Sure thing. Robyn stood for a moment more after the other two had walked through to the lounge. And did he think she was a sure thing too? Like all the women who flocked to his dark aura? Thought he only had to click his fingers, no doubt.

Think again, Clay Lincoln. She drew her lips together, her brown eyes narrowing. This was one man she wouldn’t touch with a barge pole. And she was out of here, right now.

CHAPTER THREE

‘SO HOW was the dinner party last night? Cassie serve up salmonella along with the main course, or is there another reason why you look like you ought to be in bed this morning?’ Drew’s voice was light but her baby-blue eyes were anxious as she surveyed Robin’s white face.

‘I’m fine, Drew.’ Robyn had just opened the door to her assistant and now she stood aside, waving Drew in as she said, ‘The coffee pot’s on.’

‘Robyn, you look awful.’ Never one to beat about the bush Drew turned to face her after Robyn had shut the door. ‘Go back to bed, I can manage here.’

That was ridiculous and they both knew it. They had a product launch for a cosmetic company the next day and Robyn had fought off some powerful competition to acquire it. Everything had to be faultless and flawless; she had promised a polished launch with maximum flair and that meant working until late evening as it was, and then a six o’clock start on Monday morning.

‘I’m all right, really.’ Robyn managed a fairly normal smile in spite of the fact she hadn’t slept a wink all night and had been downstairs at her desk by five. ‘I just didn’t sleep well, that’s all,’ she added with a fair attempt at nonchalance.

‘Have you eaten breakfast?’ And at Robyn’s shake of the head Drew scolded, ‘And I bet you were up at the crack of dawn too! Honestly, Robyn, sometimes I think you haven’t got the sense you were born with. You can’t work like you do and skip meals. I’ll make some toast and you’ll sit and eat it before you do anything else.’

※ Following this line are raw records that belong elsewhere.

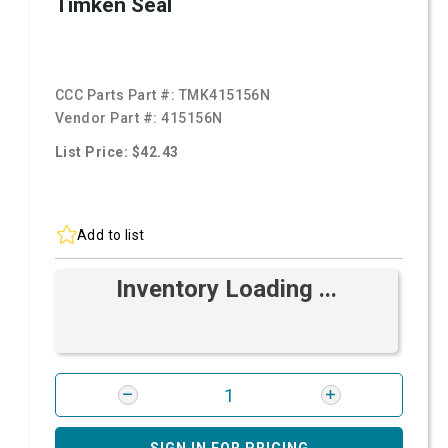
Timken Seal
CCC Parts Part #:
TMK415156N
Vendor Part #:
415156N
List Price: $42.43
Add to list
Inventory Loading ...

‘Thanks, Mum.’ But Robyn was laughing now. This was the other side of Drew that few people saw—the fussy, motherly side—and it was a complete antithesis to the dizzy, frivolous image the attractive blonde normally projected. But then, who knew what anyone else was really like? Robyn thought soberly as Drew bustled off upstairs. Certainly Clay didn’t have the faintest idea what or who she was.

And then she caught herself angrily. No more thinking about Clay Lincoln! She’d wasted all the night hours fretting and walking the floor, and who cared what he thought about her anyway. He’d labelled her an empty-headed, amorous little flirt at sixteen who’d been ready and willing to jump into bed with any male, and now she’d risen to a sour, ruthless-minded business woman who wasn’t averse to using her body to get what she wanted.

She ground her teeth, furious with herself because it still rankled. Because it shouldn’t matter. He was nothing. Nothing.

She had left Cass’s immediately after the episode in the kitchen, pleading a headache, and she hadn’t looked at Clay once, not even when she had said goodbye. Even then she had kept her gaze somewhere behind his left ear.

But somehow—and this was the worst thing of all—she couldn’t get the memory of what that kiss had done to her out of her head and her senses. She touched her lips unconsciously, her eyes wide and unseeing. How could she have responded like that to a man she loathed and detested? He was dangerous. He was so, so dangerous. And unprincipled. And base. And—

She was saved from further reflection by Drew calling down to say she was fixing scrambled eggs on toast and Robyn must come now, not a minute, not a second later.

The two women worked non-stop for the rest of the day with just a ten-minute break at lunch for sandwiches and more coffee, and after Robyn had waved Drew off at just gone five o’clock she continued at her desk until her brain was as scrambled as the eggs at breakfast and the sky was pitch black outside.